Others were "armed bandits who participated in terrorist attacks", Shalabayev added.
"Unfortunately, civilians have also become victims of acts of terrorism."
Kazakhstan had previously acknowledged fewer than 50 fatalities -- 26 "armed criminals" and 18 security officers in the conflict that exposed infighting at the very top of the government.
A higher death toll of 164 that appeared on an official Telegram channel last week was quickly retracted.
Asel Artakshinova, a spokeswoman for the health ministry, said that more than 2,600 people had sought treatment at hospitals, with 67 currently in a serious condition.
Authorities in Kazakhstan have blamed the violence on bandits and international "terrorists" that they said hijacked the protests that saw the epicentre of unrest move from the west to the country's largest city Almaty.
They have not provided evidence about who the alleged foreign bandits and terrorists were.
The protests have been the biggest threat so far to the regime established by Kazakhstan's founding president Nursultan Nazarbayev, who stepped down in 2019 and hand-picked Tokayev as his successor.
- Nazarbayev relatives sacked -
Much of the popular anger has appeared directed at Nazarbayev, who is 81 and had ruled Kazakhstan since 1989 before handing over power.
Many protesters shouted "Old Man Out!" in reference to Nazarbayev, and a statue of him was torn down in the southern city of Taldykorgan.
Tokayev this week launched an unprecedented attack on Nazarbayev, saying his mentor had failed to share the Central Asian country's vast wealth with ordinary Kazakhs.
On Saturday, the sovereign wealth fund Samruk-Kazyna said two of Nazarbayev's relatives, Dimash Dosanov and Kairat Sharipbayev, had lost their jobs at the helm of energy companies.
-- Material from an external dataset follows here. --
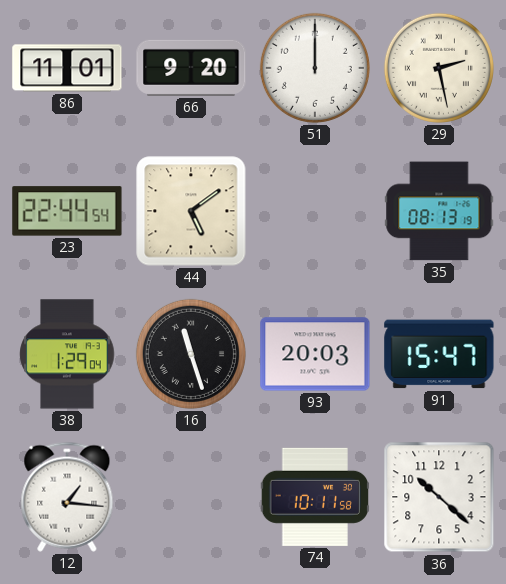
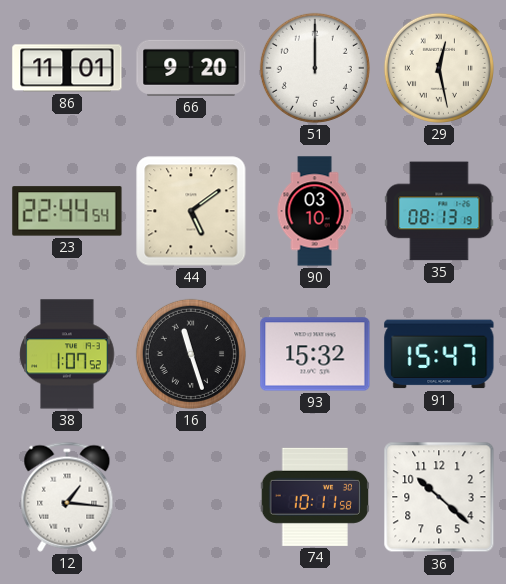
29: 2:28 -> 12:28
90: none -> 03:10
38: 1:29 -> 1:07
93: 20:03 -> 15:32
The moves were made "in accordance with the decision of the board of directors", the fund said.
Sharipbayev, 58, is widely believed to be the husband of Nazarbayev's oldest daughter, Dariga Nazarbayeva. He was in charge of the national gas company QazaqGaz, formerly KazTransGas.
Dosanov, 40, is the husband of Nazarbayev's youngest daughter, Aliya Nazarbayeva, 41, and was the head of the national oil transporter KazTransOil.
The president has in part blamed QazaqGaz for the historic crisis, which started with a spike in prices for Liquified Petroleum Gas (LPG), a popular fuel, sparking peaceful protests at the start of January.
Troops from the Moscow-led Collective Security Treaty Organization that helped calm the violence in the Central Asian country began a gradual withdrawal on Thursday.